CHAIRPERSON JAMES: With that I'd like to proceed to our first briefing, and I would call, I think, Doug Seay. Commissioners, you know that Doug is on our staff. He has presented before this Commission before. He is coming before you today with a new job title, however. He is the Director of Policy, and he briefed us on lotteries in Boston and river boat casinos in Chicago. And today Doug has prepared a briefing on pari-mutuel gambling.

Doug, welcome.

MR. SEAY: Thank you, Chairman James.


MR. SEAY: I should start by saying that I'm opposed in principle to reading from prepared text, but I didn't have a chance to write anything else last night because Dr. Moore kept me out too late. So if there are any complaints, and I'm sure there will be, please direct them to him.

Now, this briefing today is on pari-mutuel gambling. Webster's defines it as "a betting pool in which those who bet on competitors finishing in the first three places share the total amount bet minus a percentage for the management." In other words, the familiar win, place and show. In the U.S. this sector of the gambling industry comprises horse racing, greyhound racing, and jai-alai, the latter being a game of Latin American origin sort of like handball. Of the three horse racing is by far the largest segment of the industry, with nearly $15 billion wagered in 1996, as opposed to $2.3 billion for greyhound racing, and $280 million for jai-alai. So quite a bit of difference between these three components of the industry.

As a mature industry, pari-mutuels have not experienced the rapid growth in recent years as newer forms of legalized gambling have. The total amount wagered on all forms of pari-mutuel betting in 1996 was virtually unchanged from the previous year. This was caused, this lack of performance in increasing revenues has led a number of observers to characterize the industry as a whole as a dying one. I'm not sure that's accurate because that term masks large differences in fortune. Greyhound racing has experienced a fairly steep decline in recent years, dropping 11 percent in the amount wagered from the year 1995 to 1996. Jai-alai fell by 8 percent in the same period over a single year. This was looked upon as good news. I don't know how the drop of 8 percent is looked upon as good news, except for the proceeding years were so terrible. And when I saw that as good news I thought well, I finally figured out where the former managers of the General Motors have ended up. By contrast, the amount wagered on horse racing rose by 2.3 percent in the same year. So you can see very distinct differences in financial fortunes.

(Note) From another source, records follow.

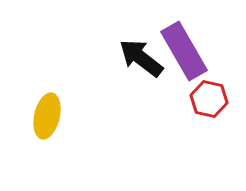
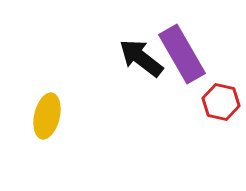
purple rectangle: moved 2 px left, 3 px down
red hexagon: moved 12 px right, 3 px down
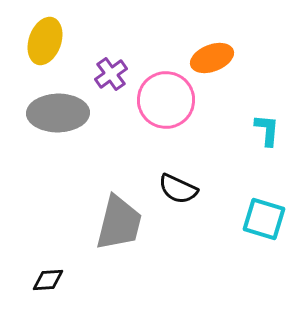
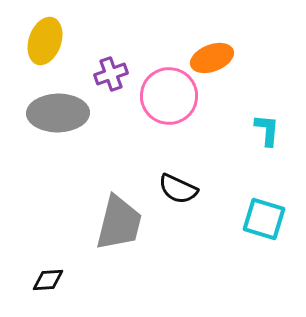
purple cross: rotated 16 degrees clockwise
pink circle: moved 3 px right, 4 px up
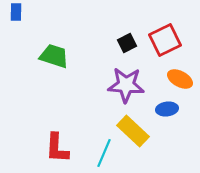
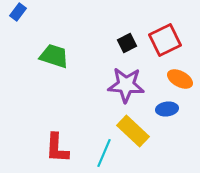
blue rectangle: moved 2 px right; rotated 36 degrees clockwise
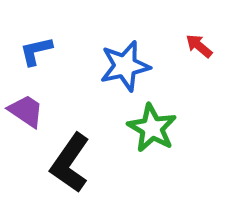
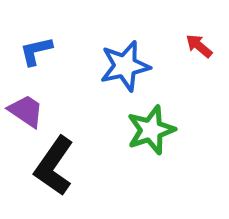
green star: moved 1 px left, 2 px down; rotated 24 degrees clockwise
black L-shape: moved 16 px left, 3 px down
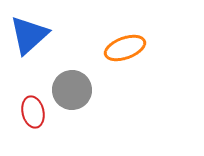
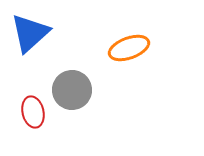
blue triangle: moved 1 px right, 2 px up
orange ellipse: moved 4 px right
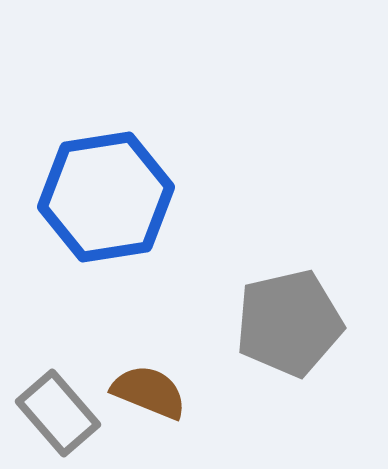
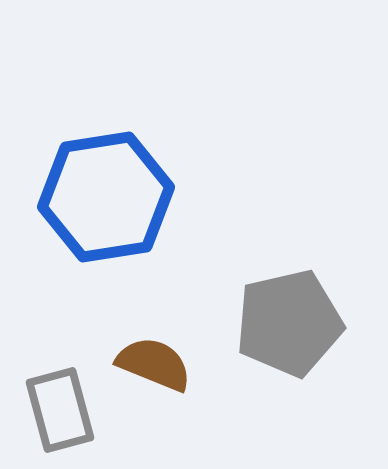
brown semicircle: moved 5 px right, 28 px up
gray rectangle: moved 2 px right, 3 px up; rotated 26 degrees clockwise
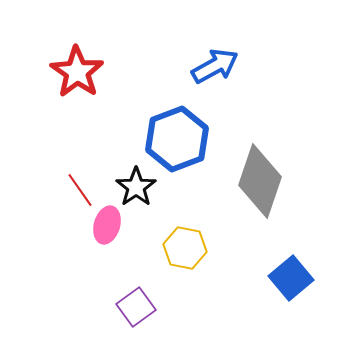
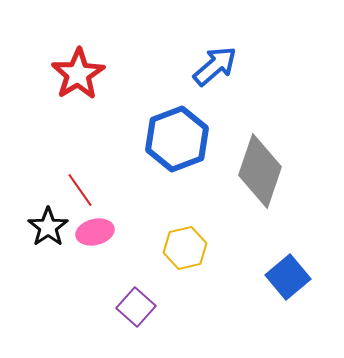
blue arrow: rotated 12 degrees counterclockwise
red star: moved 1 px right, 2 px down; rotated 6 degrees clockwise
gray diamond: moved 10 px up
black star: moved 88 px left, 40 px down
pink ellipse: moved 12 px left, 7 px down; rotated 60 degrees clockwise
yellow hexagon: rotated 24 degrees counterclockwise
blue square: moved 3 px left, 1 px up
purple square: rotated 12 degrees counterclockwise
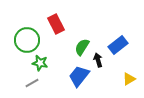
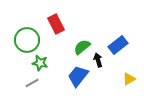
green semicircle: rotated 18 degrees clockwise
blue trapezoid: moved 1 px left
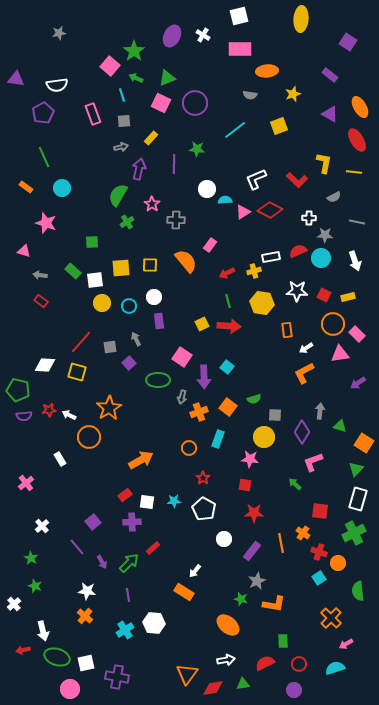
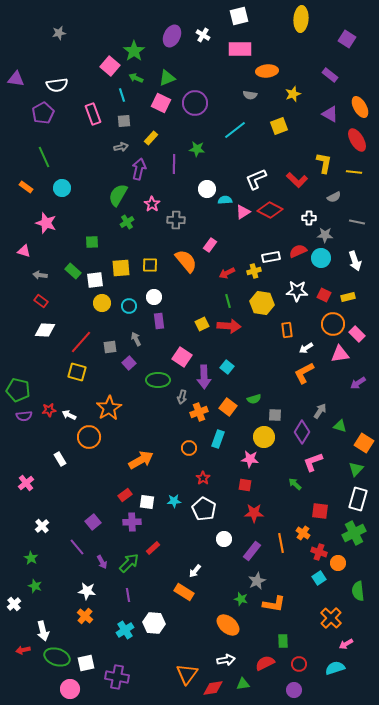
purple square at (348, 42): moved 1 px left, 3 px up
white diamond at (45, 365): moved 35 px up
gray arrow at (320, 411): rotated 28 degrees clockwise
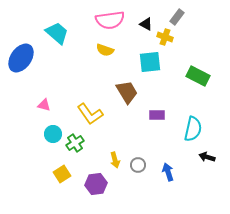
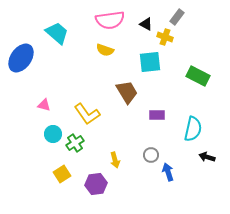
yellow L-shape: moved 3 px left
gray circle: moved 13 px right, 10 px up
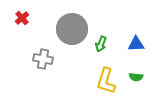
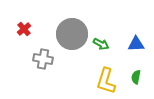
red cross: moved 2 px right, 11 px down
gray circle: moved 5 px down
green arrow: rotated 84 degrees counterclockwise
green semicircle: rotated 96 degrees clockwise
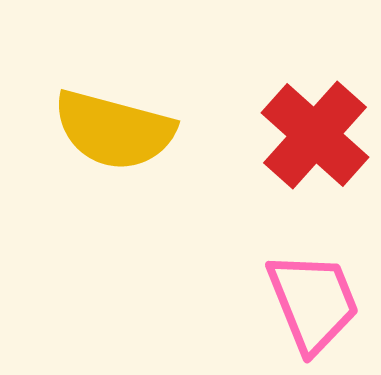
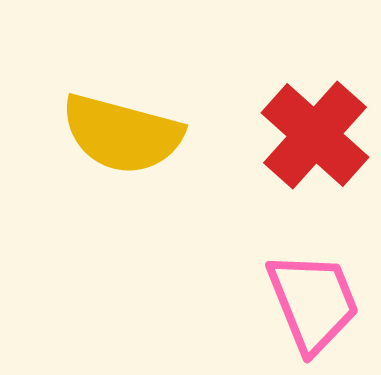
yellow semicircle: moved 8 px right, 4 px down
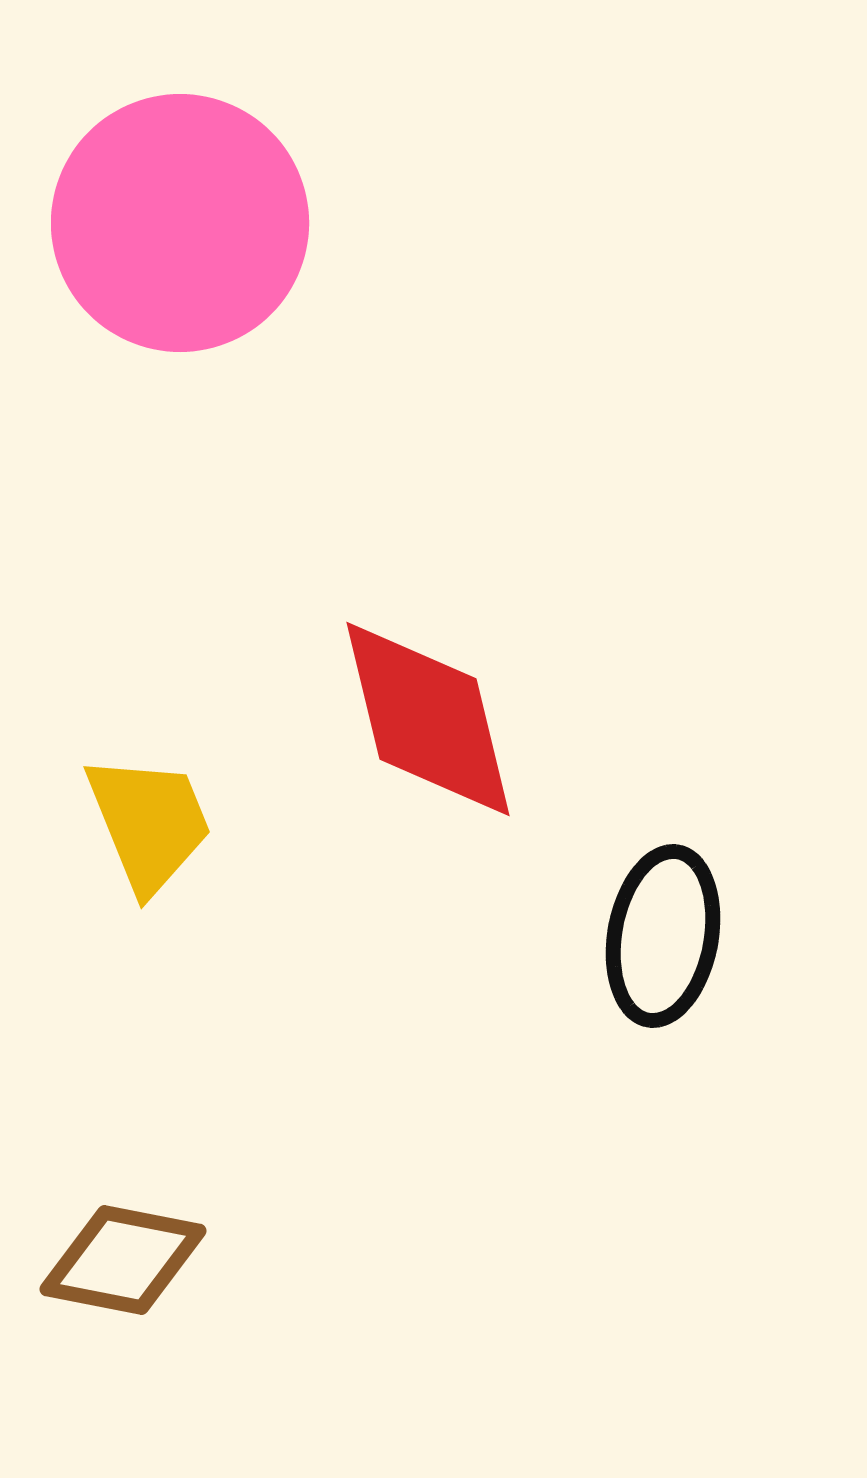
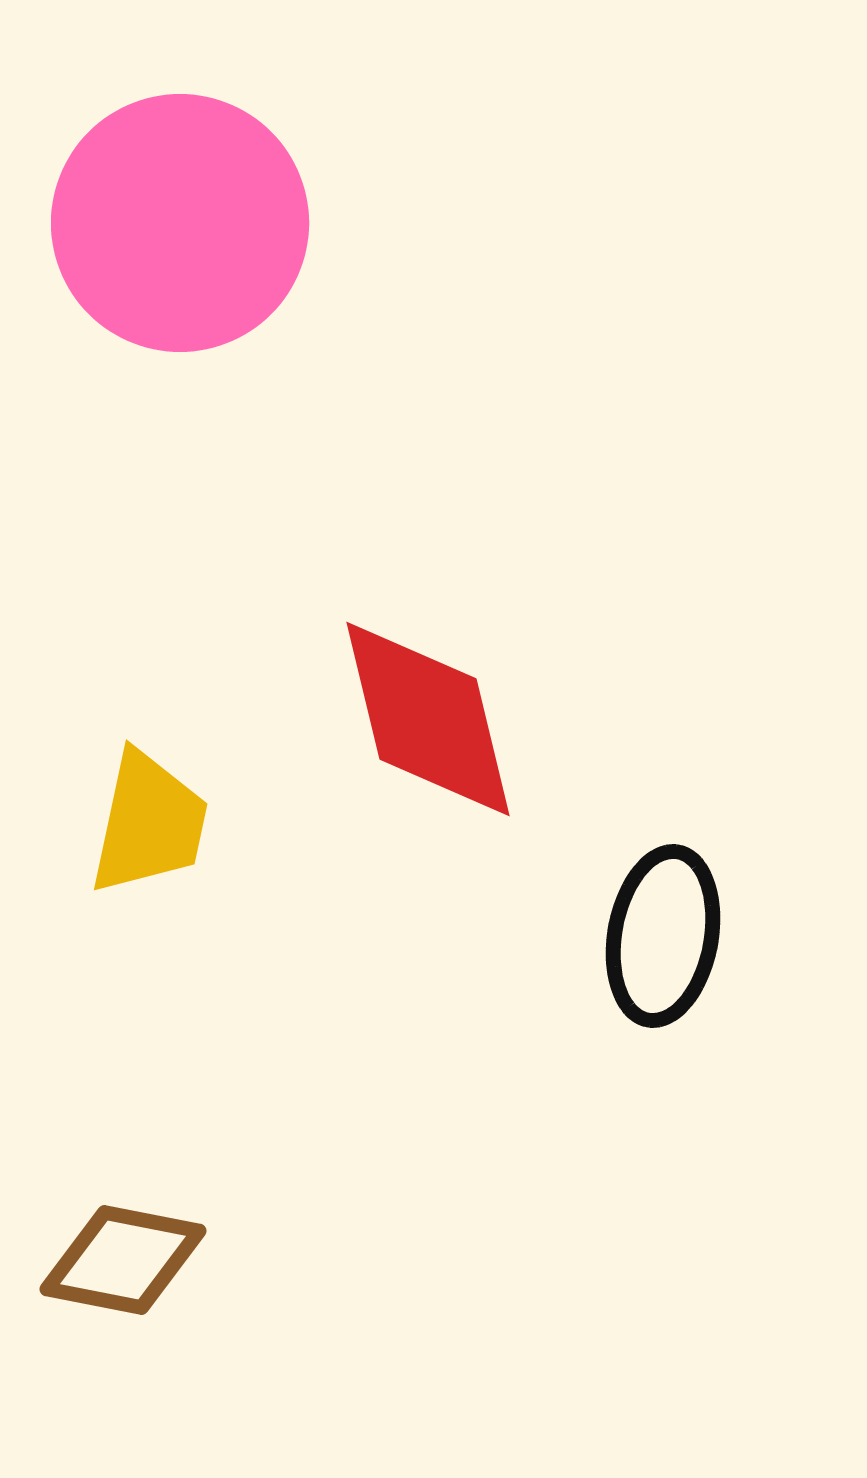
yellow trapezoid: rotated 34 degrees clockwise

Not to go into too long a history, horse racing obviously goes back thousands of years to the domestication of the horse. I imagine racing horses was one of the first uses they found after they domesticated it, and it's common to a range of cultures around the globe. From its inception it's been associated with aristocratic pursuits. In fact, a lot of theories about structure are based upon, are centered around the horse and the invention of the stirrup; if you can imagine that, as having produced a profound political and cultural revolution. So it's had an intimate relationship in western civilization at least for a long time. And as a result it has a very broad social acceptance that other forms of legalized gambling don't share necessarily. One that strikes me is that of all the states where it is legal, there are 43 states I believe where horse racing is legal, but I think tracks are only operating in 41, but almost none of them have a legal minimum age for attendance. It's thought to be perfectly appropriate for children to be at racetracks, whereas to see them in casinos it raises eyebrows, and for some people that's an important distinction. I think it just indicates the different level of cultural acceptance. In addition, horse racing has extensive connection to the agri-industrial sectors in many, many states. That also contributes to its broader public acceptance.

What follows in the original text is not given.